StrikePoint · Methodology Architecture Guide

Penetration Testing Methodology — Framework, Taxonomy & Guardrails

The methodology that underpins every StrikePoint engagement. Its organizing idea: published testing frameworks are dynamically-loaded library checklists, bound by the engagement agreement, that pass or fail through defined acceptance & surrender levels. Standards-based, outside-in, and productizable as a service.
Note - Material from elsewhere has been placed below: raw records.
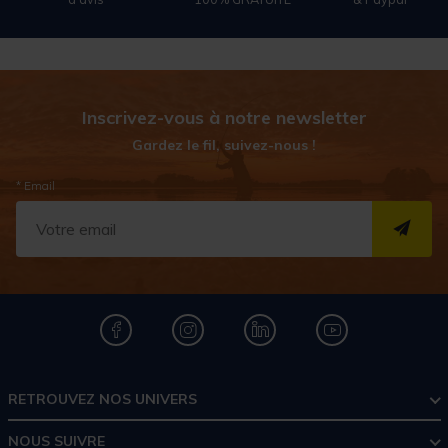
Inscrivez-vous à notre newsletter
Gardez le fil, suivez-nous !
* Email
S''I
RETROUVEZ NOS UNIVERS
NOUS SUIVRE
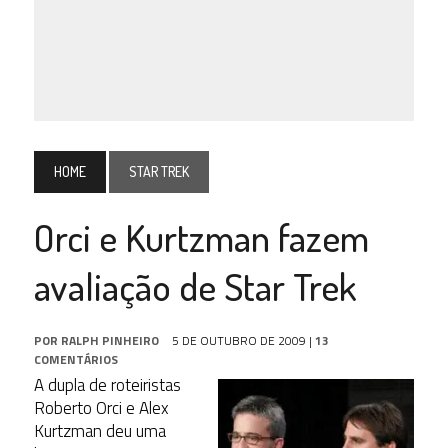
HOME
STAR TREK
Orci e Kurtzman fazem
avaliação de Star Trek
POR
RALPH PINHEIRO
5 DE OUTUBRO DE 2009
|
13
COMENTÁRIOS
A dupla de roteiristas
Roberto Orci e Alex
Kurtzman deu uma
Scope: Methodology architecture — not exploit code Verification: Primary-source cited throughout Revised: 2026-07-06
Verified Confirmed against a primary / authoritative source Contested Accurate but with a documented limitation or version-sensitivity

Section 01How the system works — the spine

StrikePoint's methodology is not a single checklist. It is a linker model: the industry frameworks are versioned libraries of checks, the signed agreement is what binds a chosen subset of them to a specific target, and the surrender levels are the assertions that grade the result. This is the organizing principle every later section is an instance of.

Libraries

Methodology modules

PTES phases, OWASP WSTG/MASTG test categories, OSSTMM channels, per-surface MITRE ATT&CK technique sets. Versioned. Load only what scope calls for.

Linker

The engagement agreement

Resolves which modules load, against which assets, up to which ceiling. An unbound check is unauthorized access — so binding is the legal firewall, not a formality.

Runtime + assertions

Surrender levels

Each loaded check resolves on the S0–S4 ladder. The Pass Threshold decides pass/fail; the Authorization Ceiling is the hard bound the run cannot exceed.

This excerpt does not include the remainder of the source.